[Opening Records section]

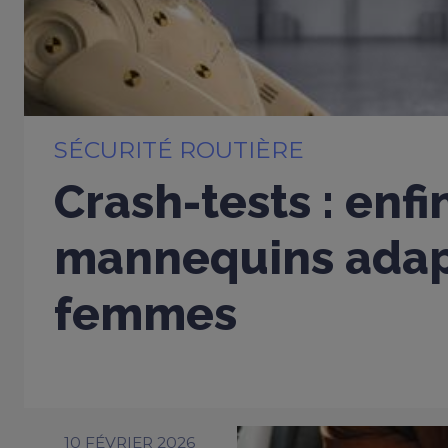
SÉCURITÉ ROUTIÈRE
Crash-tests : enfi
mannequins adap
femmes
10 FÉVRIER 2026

[Closing Records section]
[Opening Records section]

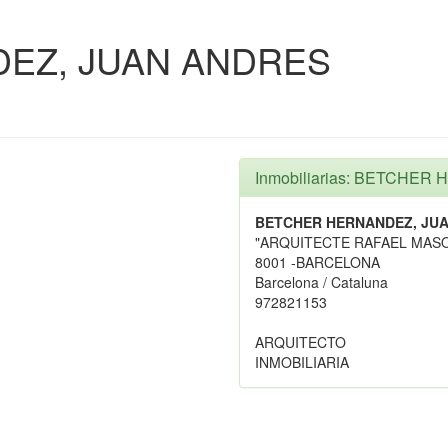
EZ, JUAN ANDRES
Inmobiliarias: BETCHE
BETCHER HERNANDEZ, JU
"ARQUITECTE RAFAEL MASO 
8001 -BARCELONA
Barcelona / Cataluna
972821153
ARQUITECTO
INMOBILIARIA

[Closing Records section]
[Opening Records section]

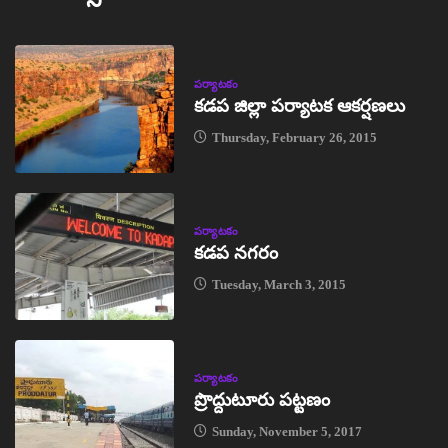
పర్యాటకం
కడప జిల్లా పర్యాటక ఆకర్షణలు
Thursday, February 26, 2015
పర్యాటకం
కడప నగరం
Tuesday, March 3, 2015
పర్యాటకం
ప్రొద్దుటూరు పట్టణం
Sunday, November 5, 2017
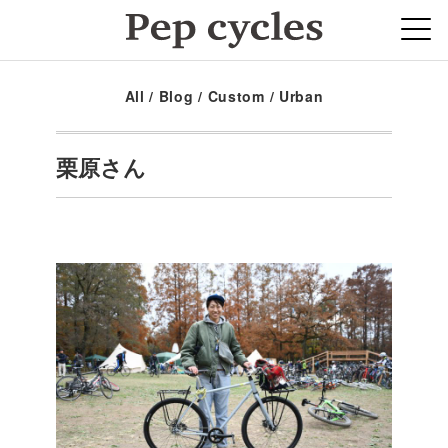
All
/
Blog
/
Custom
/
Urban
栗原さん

[Closing Records section]

Your task → Copy the lines of the data above exactly as written, beginning with the line containing "SÉCURITÉ ROUTIÈRE" and ending with the line containing "10 FÉVRIER 2026", and leave out all other lines.

Reply to the exercise →
SÉCURITÉ ROUTIÈRE
Crash-tests : enfi
mannequins adap
femmes
10 FÉVRIER 2026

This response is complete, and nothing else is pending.